Below are the records; collect from them each line containing the string "тепла".

----------------

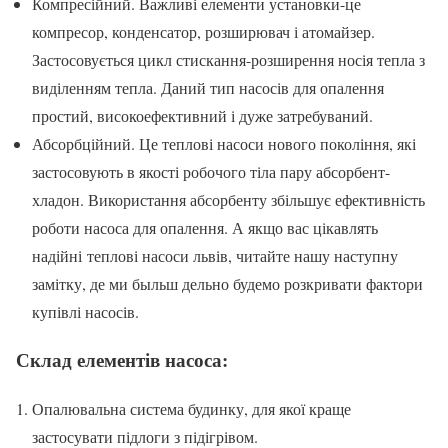
Компресійний. Важливі елементи установки-це
компресор, конденсатор, розширювач і атомайзер.
Застосовується цикл стискання-розширення носія тепла з
виділенням тепла. Даний тип насосів для опалення
простий, високоефективний і дуже затребуваний.
Абсорбційний. Це теплові насоси нового покоління, які
застосовують в якості робочого тіла пару абсорбент-
хладон. Використання абсорбенту збільшує ефективність
роботи насоса для опалення. А якщо вас цікавлять
надійні теплові насоси львів, читайте нашу наступну
замітку, де ми быльш дельно будемо розкривати фактори
купівлі насосів.
Склад елементів насоса:
Опалювальна система будинку, для якої краще
застосувати підлоги з підігрівом.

----------------

▶ SOLUTION TO THE EXERCISE
Застосовується цикл стискання-розширення носія тепла з
виділенням тепла. Даний тип насосів для опалення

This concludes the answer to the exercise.